Alex discussing with Mike about the system and the LREC paper we want to write about it.

these things have to be pluggable for different language pairs

  • input verification: is the user putting in obviously wrong text?
    • character set identification
    • unicode checks
    • langid -- maybe with langid.py by default?
  • sentence segmenters for your language: this should be pluggable.
    • check out OmegaT's segmenters and how they work.
  • Also text normalization routines. Let's write about GuaraniTextProcessing in a separate page...
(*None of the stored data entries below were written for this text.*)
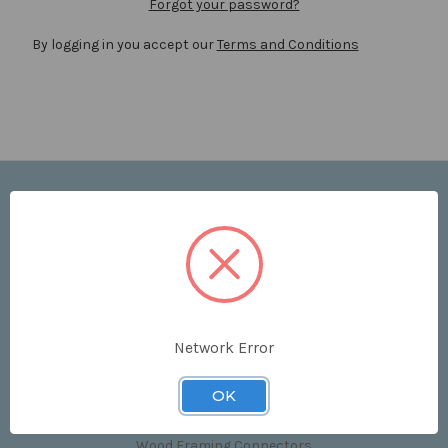
Forgot your password?
By logging in you accept our
Terms and Conditions
Navigate
Price List
Contact Us
Shipping & Returns
Sitemap
Terms and Conditions
Network Error
Categories
OK
Clips & Accessories
Wood Framing Connectors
how does the comment system work?

how does logging in work?

  • can we just use oauth or whatever? how does it work to log in to, eg, AskBot?

accounts: what are they for?

  • Will they prevent spam?
    • devil's advocate: could we just include a captcha?
  • what do we want to keep track of, for each user?

thinking about what kind of content we want to allow people to post and privacy concerns

  • Can you anonymously upload documents?
  • Can you anonymously provide translations?
  • Other sites (installs of Guampa) might want to do political things. There's that site for leftist translators already -- what is it? Does Mike have the link?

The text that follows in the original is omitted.